On retrouve ici un aspect très particulier au judaïsme, à savoir la question de la présence effective de Dieu dans le monde. Dans le christianisme, Jésus est le Fils de Dieu ; dans l’Islam, Mahomet est l’homme le plus parfait. Dans les deux cas, il y a une dimension magique de ces prophètes en contact direct avec Dieu (voire pour le Christ en étant Dieu, mais pas le Père ni le Saint Esprit), dans le prolongement de la figure de Moïse.

Or, la figure du messie dans le judaïsme est tout à fait différente, puisque le messie est un homme, sans aucune capacité magique, sans pouvoirs hors normes. Sa nature est historique et uniquement historique. Il en va de même de la figure du Messie attendu, simple mortel sans pouvoirs magiques.

Cela change tout et permet l’avènement de la pensée de Spinoza. En effet, le rétablissement de l’ordre divin passe par un être uniquement matériel dans le judaïsme et par conséquent, Dieu est dans la matière elle-même.

C’est là bien entendu une contradiction fondamentale avec ce que prétend le judaïsme en tant que religion, et cela explique pourquoi les éléments rompant avec la religion se tournent aisément vers un engagement social et matériel.

Cela explique aussi le développement du sionisme en tant que forme politico-religieuse idéaliste de réalisation matérielle de l’ordre naturel-divin (et plus l’échec matériel, de type socialiste, est patent, plus l’ancrage dans le mysticisme religieux est puissant, comme le montre l’évolution de la société israélienne).

Dieu est donc non pas seulement la substance suprême, mais la seule substance et la réalité doit en revenir à ce qu’elle est : un simple aspect, un simple mode du grand ensemble divin. L’affirmation de cela, sous la forme d’une « éthique », est en soi un acte politique de type messianique.

On sait que Spinoza n’a voulu que la publication de l’Éthique ne soit réalisée qu’après sa mort. Il y a deux possibilités pour cela. La première consiste en l’explication traditionnelle comme quoi une publication de son vivant aurait été trop risquée. Cela est tout à fait possible.

Néanmoins, on peut faire une seconde hypothèse : celle où Spinoza passe le flambeau, transmettant la mission à accomplir au messie potentiel du prochain cycle historique.

Mais y a-t-il un tel concept dans l’Éthique de Spinoza ? Et s’il a raison au sujet d’un ordre divin naturel, alors pourquoi cet ordre semble-t-il être transgressé ?

La réponse à la première question est positive et va de pair avec la conception juive des cycles historiques où le messie peut apparaître à chacun d’entre eux. En effet, tout est une question interne, propre au système.
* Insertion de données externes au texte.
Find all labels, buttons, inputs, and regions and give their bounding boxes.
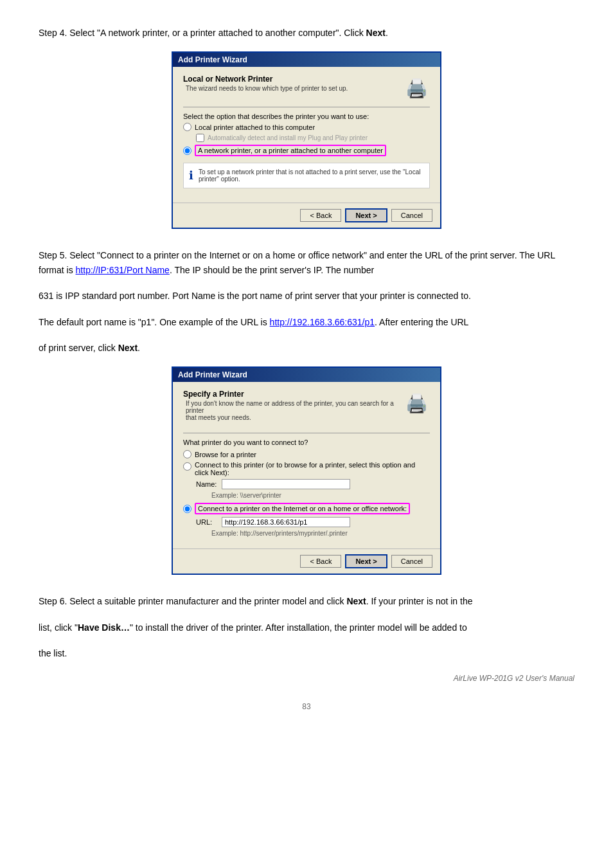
- step6-para2: list, click "Have Disk…" to install the …: [39, 620, 574, 635]
- dialog2-cancel-btn[interactable]: Cancel: [391, 555, 432, 568]
- dialog2-url-input[interactable]: [222, 517, 350, 527]
- step6-para1: Step 6. Select a suitable printer manufa…: [39, 594, 574, 608]
- brand-footer: AirLive WP-201G v2 User's Manual: [39, 674, 574, 683]
- dialog2-header-row: Specify a Printer If you don't know the …: [183, 390, 430, 428]
- dialog1-header-row: Local or Network Printer The wizard need…: [183, 75, 430, 102]
- dialog1-section-title: Local or Network Printer: [183, 75, 403, 84]
- dialog1-title: Add Printer Wizard: [178, 55, 247, 64]
- dialog2-section-sub: If you don't know the name or address of…: [183, 400, 403, 421]
- step5-para4: of print server, click Next.: [39, 341, 574, 355]
- dialog2-url-example: Example: http://server/printers/myprinte…: [211, 530, 430, 537]
- dialog2: Add Printer Wizard Specify a Printer If …: [172, 366, 441, 575]
- url-format-link[interactable]: http://IP:631/Port Name: [76, 265, 170, 275]
- step6-para3: the list.: [39, 646, 574, 660]
- dialog2-name-label: Name:: [196, 480, 222, 488]
- dialog2-radio3-label: Connect to a printer on the Internet or …: [195, 503, 410, 514]
- dialog2-question: What printer do you want to connect to?: [183, 439, 430, 446]
- dialog1-info-box: ℹ To set up a network printer that is no…: [183, 163, 430, 188]
- dialog2-body: Specify a Printer If you don't know the …: [173, 382, 440, 548]
- dialog1-body: Local or Network Printer The wizard need…: [173, 67, 440, 203]
- dialog1-footer: < Back Next > Cancel: [173, 203, 440, 228]
- info-icon: ℹ: [189, 168, 193, 183]
- dialog1: Add Printer Wizard Local or Network Prin…: [172, 51, 441, 229]
- separator2: [183, 433, 430, 433]
- dialog2-titlebar: Add Printer Wizard: [173, 368, 440, 382]
- dialog2-name-row: Name:: [196, 479, 430, 489]
- step5-para3: The default port name is "p1". One examp…: [39, 315, 574, 329]
- dialog2-radio1-label: Browse for a printer: [195, 451, 256, 458]
- step5-para2: 631 is IPP standard port number. Port Na…: [39, 289, 574, 303]
- dialog1-back-btn[interactable]: < Back: [300, 209, 341, 222]
- dialog2-radio1[interactable]: Browse for a printer: [183, 450, 430, 458]
- dialog2-url-row: URL:: [196, 517, 430, 527]
- separator1: [183, 107, 430, 107]
- dialog2-back-btn[interactable]: < Back: [300, 555, 341, 568]
- dialog2-radio3[interactable]: Connect to a printer on the Internet or …: [183, 503, 430, 514]
- dialog1-info-text: To set up a network printer that is not …: [199, 168, 424, 183]
- dialog1-cancel-btn[interactable]: Cancel: [391, 209, 432, 222]
- printer-wizard-icon: 🖨️: [403, 75, 430, 102]
- dialog1-next-btn[interactable]: Next >: [345, 208, 387, 222]
- dialog1-radio1[interactable]: Local printer attached to this computer: [183, 123, 430, 131]
- dialog1-radio2-label: A network printer, or a printer attached…: [195, 145, 386, 156]
- dialog1-checkbox1[interactable]: Automatically detect and install my Plug…: [196, 134, 430, 142]
- dialog2-name-input[interactable]: [222, 479, 350, 489]
- dialog2-radio2[interactable]: Connect to this printer (or to browse fo…: [183, 461, 430, 476]
- dialog2-next-btn[interactable]: Next >: [345, 554, 387, 568]
- dialog1-titlebar: Add Printer Wizard: [173, 53, 440, 67]
- step4-text: Step 4. Select "A network printer, or a …: [39, 26, 574, 40]
- dialog1-option-label: Select the option that describes the pri…: [183, 113, 430, 120]
- dialog2-section-title: Specify a Printer: [183, 390, 403, 399]
- dialog2-title: Add Printer Wizard: [178, 370, 247, 379]
- example-url-link[interactable]: http://192.168.3.66:631/p1: [270, 317, 375, 327]
- page-number: 83: [39, 702, 574, 711]
- dialog1-radio1-label: Local printer attached to this computer: [195, 123, 315, 131]
- dialog1-radio2[interactable]: A network printer, or a printer attached…: [183, 145, 430, 156]
- step5-para1: Step 5. Select "Connect to a printer on …: [39, 248, 574, 277]
- dialog2-url-label: URL:: [196, 518, 222, 526]
- dialog2-radio2-label: Connect to this printer (or to browse fo…: [195, 461, 430, 476]
- dialog2-name-example: Example: \\server\printer: [211, 492, 430, 499]
- dialog1-checkbox1-label: Automatically detect and install my Plug…: [208, 134, 368, 141]
- dialog2-printer-icon: 🖨️: [403, 390, 430, 417]
- dialog2-footer: < Back Next > Cancel: [173, 548, 440, 574]
- dialog1-section-sub: The wizard needs to know which type of p…: [183, 85, 403, 92]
Le judaïsme a une lecture idéaliste du monde, où un Dieu en fait national s’adresse à la nation et promet son maintien, puis son retour dans la sphère politique. Le peuple juif attend religieusement un retour national et politique.

Spinoza renverse l’attente, en niant un Dieu anthropocentrique. Il ne s’agit donc pas d’attendre un changement politique par en haut, mais de construire une morale, une éthique, conforme à ce qui est juste par nature dans notre monde.